Christopher Rowen - Soleil Securities

And then finally, maybe a good closing question for Chris, I think I was not alone in terms of when the AOL deal comes out saying that that kind of price is the value of a sub, and then that might reflect the value of Napster. Do you have any kind of counterpoints to the idea that if $45 per sub is what you paid, then that is what Napster is worth?

Chris Gorog

Well, I think that you have to look at it a little more broadly than that. I think you have to look overall at AOL’s strategy and what they are trying to do in the free space. I think you also have to look at their infrastructure. As you know, they built their business off the back of a third-party company. They tried to put together a substitute for that, which really did not work out well for them. Obviously they did not have any brand presence whatsoever outside of AOL, so I think that there is a lot of very significant differences between the value we have created here at Napster and what they did over at AOL.

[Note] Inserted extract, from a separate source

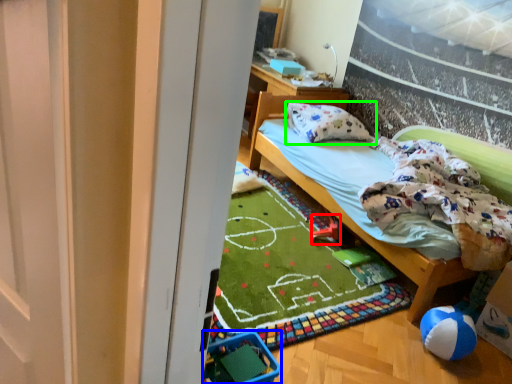 Question: Considering the real-world distances, which object is farthest from toy (highlighted by a red box)? baby carriage (highlighted by a blue box) or pillow (highlighted by a green box)?

Choices:
 (A) baby carriage
 (B) pillow

Answer: (A)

Christopher Rowen - Soleil Securities

Okay, fair enough. Thanks.

Chris Gorog

Okay, guys. Operator?

Operator

Yes, sir, that is your final question. Please go ahead.

Chris Gorog

Okay, very good. Thank you very much for joining us this afternoon and we will see you on the next call.

Operator

Thank you, ladies and gentlemen. This concludes the Napster third quarter conference call. You may now disconnect. Thank you for using AT&T teleconferencing.